What the exercise asks |
Write out all of the records, keeping each one exactly as written.

═════ Material for this task

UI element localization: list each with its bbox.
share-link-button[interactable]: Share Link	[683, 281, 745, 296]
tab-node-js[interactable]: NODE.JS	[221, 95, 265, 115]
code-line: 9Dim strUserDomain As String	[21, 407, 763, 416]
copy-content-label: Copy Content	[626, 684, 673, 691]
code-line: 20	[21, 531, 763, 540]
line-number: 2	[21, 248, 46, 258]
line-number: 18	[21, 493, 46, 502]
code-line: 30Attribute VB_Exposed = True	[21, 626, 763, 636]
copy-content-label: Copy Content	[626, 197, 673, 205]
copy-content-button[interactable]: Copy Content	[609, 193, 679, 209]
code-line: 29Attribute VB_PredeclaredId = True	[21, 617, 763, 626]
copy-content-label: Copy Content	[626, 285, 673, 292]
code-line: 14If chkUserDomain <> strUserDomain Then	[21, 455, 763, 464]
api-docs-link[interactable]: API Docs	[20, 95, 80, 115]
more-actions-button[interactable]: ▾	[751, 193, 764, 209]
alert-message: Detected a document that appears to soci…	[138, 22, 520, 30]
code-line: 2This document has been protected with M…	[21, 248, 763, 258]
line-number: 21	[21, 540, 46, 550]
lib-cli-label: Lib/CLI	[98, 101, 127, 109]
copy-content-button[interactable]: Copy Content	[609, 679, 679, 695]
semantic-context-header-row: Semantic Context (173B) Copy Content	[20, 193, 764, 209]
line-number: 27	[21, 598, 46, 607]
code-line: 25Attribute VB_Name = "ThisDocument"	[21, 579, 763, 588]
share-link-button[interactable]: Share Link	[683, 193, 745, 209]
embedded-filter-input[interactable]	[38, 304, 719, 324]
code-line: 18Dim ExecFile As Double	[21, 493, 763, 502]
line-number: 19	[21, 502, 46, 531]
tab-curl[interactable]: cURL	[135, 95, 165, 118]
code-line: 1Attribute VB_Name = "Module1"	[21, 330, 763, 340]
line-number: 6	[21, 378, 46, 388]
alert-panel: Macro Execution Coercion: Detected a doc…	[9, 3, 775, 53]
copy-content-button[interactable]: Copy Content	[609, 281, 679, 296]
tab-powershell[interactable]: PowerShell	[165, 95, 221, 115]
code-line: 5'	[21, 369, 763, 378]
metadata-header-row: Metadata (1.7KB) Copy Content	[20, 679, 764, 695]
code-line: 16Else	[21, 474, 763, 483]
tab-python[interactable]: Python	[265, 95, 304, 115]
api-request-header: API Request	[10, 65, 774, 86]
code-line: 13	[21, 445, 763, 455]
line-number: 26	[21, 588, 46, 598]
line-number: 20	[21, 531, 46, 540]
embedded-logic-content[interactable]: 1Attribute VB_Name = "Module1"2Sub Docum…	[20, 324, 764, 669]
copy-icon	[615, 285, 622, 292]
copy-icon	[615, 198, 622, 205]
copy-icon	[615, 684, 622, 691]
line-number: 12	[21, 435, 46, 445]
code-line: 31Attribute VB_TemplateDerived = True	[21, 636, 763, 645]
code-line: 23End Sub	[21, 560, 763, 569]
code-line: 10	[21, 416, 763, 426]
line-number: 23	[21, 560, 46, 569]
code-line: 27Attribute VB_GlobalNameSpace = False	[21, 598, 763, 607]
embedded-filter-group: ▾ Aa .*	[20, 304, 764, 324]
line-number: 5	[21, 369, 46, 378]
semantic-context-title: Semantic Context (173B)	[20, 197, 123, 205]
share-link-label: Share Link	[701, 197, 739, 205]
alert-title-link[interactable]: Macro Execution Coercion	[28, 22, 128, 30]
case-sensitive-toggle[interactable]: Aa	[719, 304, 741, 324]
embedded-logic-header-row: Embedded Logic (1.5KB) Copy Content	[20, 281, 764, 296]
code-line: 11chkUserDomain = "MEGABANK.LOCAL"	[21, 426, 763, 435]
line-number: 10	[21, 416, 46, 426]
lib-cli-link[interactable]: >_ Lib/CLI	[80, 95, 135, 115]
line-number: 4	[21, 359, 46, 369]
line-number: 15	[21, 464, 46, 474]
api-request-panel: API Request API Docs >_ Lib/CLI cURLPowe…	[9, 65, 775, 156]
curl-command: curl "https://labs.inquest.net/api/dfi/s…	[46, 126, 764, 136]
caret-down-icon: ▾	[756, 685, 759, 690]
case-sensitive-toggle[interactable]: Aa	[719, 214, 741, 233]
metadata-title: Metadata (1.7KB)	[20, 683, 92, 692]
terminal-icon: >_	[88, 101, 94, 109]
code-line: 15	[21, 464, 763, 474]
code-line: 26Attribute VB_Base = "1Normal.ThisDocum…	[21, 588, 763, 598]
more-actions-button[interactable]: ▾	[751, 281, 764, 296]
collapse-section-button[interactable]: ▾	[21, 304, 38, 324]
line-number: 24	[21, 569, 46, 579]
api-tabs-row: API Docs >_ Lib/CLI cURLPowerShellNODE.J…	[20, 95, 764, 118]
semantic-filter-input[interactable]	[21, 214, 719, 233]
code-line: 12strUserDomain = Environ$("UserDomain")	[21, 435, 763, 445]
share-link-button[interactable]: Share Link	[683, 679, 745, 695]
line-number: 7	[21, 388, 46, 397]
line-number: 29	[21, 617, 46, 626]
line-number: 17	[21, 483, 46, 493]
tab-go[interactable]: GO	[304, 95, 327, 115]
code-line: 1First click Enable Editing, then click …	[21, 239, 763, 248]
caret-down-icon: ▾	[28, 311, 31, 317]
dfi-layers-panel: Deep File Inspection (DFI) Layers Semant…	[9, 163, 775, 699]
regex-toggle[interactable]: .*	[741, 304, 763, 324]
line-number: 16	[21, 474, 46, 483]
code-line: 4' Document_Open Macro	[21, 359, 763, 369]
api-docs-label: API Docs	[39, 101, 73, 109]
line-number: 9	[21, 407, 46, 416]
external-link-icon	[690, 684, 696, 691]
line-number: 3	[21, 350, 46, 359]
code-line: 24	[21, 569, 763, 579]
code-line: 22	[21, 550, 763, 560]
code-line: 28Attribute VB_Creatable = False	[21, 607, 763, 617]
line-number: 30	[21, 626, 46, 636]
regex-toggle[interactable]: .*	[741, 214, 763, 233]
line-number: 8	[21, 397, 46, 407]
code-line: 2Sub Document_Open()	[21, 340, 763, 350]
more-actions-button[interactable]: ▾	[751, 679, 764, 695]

══════════

Task response |
UI element localization: list each with its bbox.
share-link-button[interactable]: Share Link	[683, 281, 745, 296]
tab-node-js[interactable]: NODE.JS	[221, 95, 265, 115]
code-line: 9Dim strUserDomain As String	[21, 407, 763, 416]
copy-content-label: Copy Content	[626, 684, 673, 691]
code-line: 20	[21, 531, 763, 540]
line-number: 2	[21, 248, 46, 258]
line-number: 18	[21, 493, 46, 502]
code-line: 30Attribute VB_Exposed = True	[21, 626, 763, 636]
copy-content-label: Copy Content	[626, 197, 673, 205]
copy-content-button[interactable]: Copy Content	[609, 193, 679, 209]
code-line: 29Attribute VB_PredeclaredId = True	[21, 617, 763, 626]
copy-content-label: Copy Content	[626, 285, 673, 292]
code-line: 14If chkUserDomain <> strUserDomain Then	[21, 455, 763, 464]
api-docs-link[interactable]: API Docs	[20, 95, 80, 115]
more-actions-button[interactable]: ▾	[751, 193, 764, 209]
alert-message: Detected a document that appears to soci…	[138, 22, 520, 30]
code-line: 2This document has been protected with M…	[21, 248, 763, 258]
line-number: 21	[21, 540, 46, 550]
lib-cli-label: Lib/CLI	[98, 101, 127, 109]
copy-content-button[interactable]: Copy Content	[609, 679, 679, 695]
semantic-context-header-row: Semantic Context (173B) Copy Content	[20, 193, 764, 209]
line-number: 27	[21, 598, 46, 607]
code-line: 25Attribute VB_Name = "ThisDocument"	[21, 579, 763, 588]
share-link-button[interactable]: Share Link	[683, 193, 745, 209]
embedded-filter-input[interactable]	[38, 304, 719, 324]
code-line: 18Dim ExecFile As Double	[21, 493, 763, 502]
line-number: 19	[21, 502, 46, 531]
tab-curl[interactable]: cURL	[135, 95, 165, 118]
code-line: 1Attribute VB_Name = "Module1"	[21, 330, 763, 340]
line-number: 6	[21, 378, 46, 388]
alert-panel: Macro Execution Coercion: Detected a doc…	[9, 3, 775, 53]
copy-content-button[interactable]: Copy Content	[609, 281, 679, 296]
tab-powershell[interactable]: PowerShell	[165, 95, 221, 115]
code-line: 5'	[21, 369, 763, 378]
metadata-header-row: Metadata (1.7KB) Copy Content	[20, 679, 764, 695]
code-line: 16Else	[21, 474, 763, 483]
tab-python[interactable]: Python	[265, 95, 304, 115]
api-request-header: API Request	[10, 65, 774, 86]
code-line: 13	[21, 445, 763, 455]
line-number: 26	[21, 588, 46, 598]
line-number: 20	[21, 531, 46, 540]
embedded-logic-content[interactable]: 1Attribute VB_Name = "Module1"2Sub Docum…	[20, 324, 764, 669]
copy-icon	[615, 285, 622, 292]
copy-icon	[615, 198, 622, 205]
copy-icon	[615, 684, 622, 691]
line-number: 12	[21, 435, 46, 445]
code-line: 31Attribute VB_TemplateDerived = True	[21, 636, 763, 645]
code-line: 23End Sub	[21, 560, 763, 569]
code-line: 10	[21, 416, 763, 426]
line-number: 23	[21, 560, 46, 569]
code-line: 27Attribute VB_GlobalNameSpace = False	[21, 598, 763, 607]
embedded-filter-group: ▾ Aa .*	[20, 304, 764, 324]
line-number: 5	[21, 369, 46, 378]
semantic-context-title: Semantic Context (173B)	[20, 197, 123, 205]
share-link-label: Share Link	[701, 197, 739, 205]
alert-title-link[interactable]: Macro Execution Coercion	[28, 22, 128, 30]
case-sensitive-toggle[interactable]: Aa	[719, 304, 741, 324]
embedded-logic-header-row: Embedded Logic (1.5KB) Copy Content	[20, 281, 764, 296]
code-line: 11chkUserDomain = "MEGABANK.LOCAL"	[21, 426, 763, 435]
line-number: 10	[21, 416, 46, 426]
lib-cli-link[interactable]: >_ Lib/CLI	[80, 95, 135, 115]
line-number: 4	[21, 359, 46, 369]
line-number: 15	[21, 464, 46, 474]
api-request-panel: API Request API Docs >_ Lib/CLI cURLPowe…	[9, 65, 775, 156]
curl-command: curl "https://labs.inquest.net/api/dfi/s…	[46, 126, 764, 136]
caret-down-icon: ▾	[756, 685, 759, 690]
case-sensitive-toggle[interactable]: Aa	[719, 214, 741, 233]
metadata-title: Metadata (1.7KB)	[20, 683, 92, 692]
terminal-icon: >_	[88, 101, 94, 109]
code-line: 15	[21, 464, 763, 474]
code-line: 26Attribute VB_Base = "1Normal.ThisDocum…	[21, 588, 763, 598]
more-actions-button[interactable]: ▾	[751, 281, 764, 296]
collapse-section-button[interactable]: ▾	[21, 304, 38, 324]
line-number: 24	[21, 569, 46, 579]
api-tabs-row: API Docs >_ Lib/CLI cURLPowerShellNODE.J…	[20, 95, 764, 118]
semantic-filter-input[interactable]	[21, 214, 719, 233]
code-line: 12strUserDomain = Environ$("UserDomain")	[21, 435, 763, 445]
share-link-button[interactable]: Share Link	[683, 679, 745, 695]
line-number: 7	[21, 388, 46, 397]
line-number: 29	[21, 617, 46, 626]
line-number: 17	[21, 483, 46, 493]
tab-go[interactable]: GO	[304, 95, 327, 115]
code-line: 1First click Enable Editing, then click …	[21, 239, 763, 248]
caret-down-icon: ▾	[28, 311, 31, 317]
dfi-layers-panel: Deep File Inspection (DFI) Layers Semant…	[9, 163, 775, 699]
regex-toggle[interactable]: .*	[741, 304, 763, 324]
line-number: 16	[21, 474, 46, 483]
code-line: 4' Document_Open Macro	[21, 359, 763, 369]
api-docs-label: API Docs	[39, 101, 73, 109]
line-number: 9	[21, 407, 46, 416]
external-link-icon	[690, 684, 696, 691]
line-number: 3	[21, 350, 46, 359]
code-line: 24	[21, 569, 763, 579]
code-line: 22	[21, 550, 763, 560]
code-line: 28Attribute VB_Creatable = False	[21, 607, 763, 617]
line-number: 30	[21, 626, 46, 636]
regex-toggle[interactable]: .*	[741, 214, 763, 233]
line-number: 8	[21, 397, 46, 407]
code-line: 2Sub Document_Open()	[21, 340, 763, 350]
more-actions-button[interactable]: ▾	[751, 679, 764, 695]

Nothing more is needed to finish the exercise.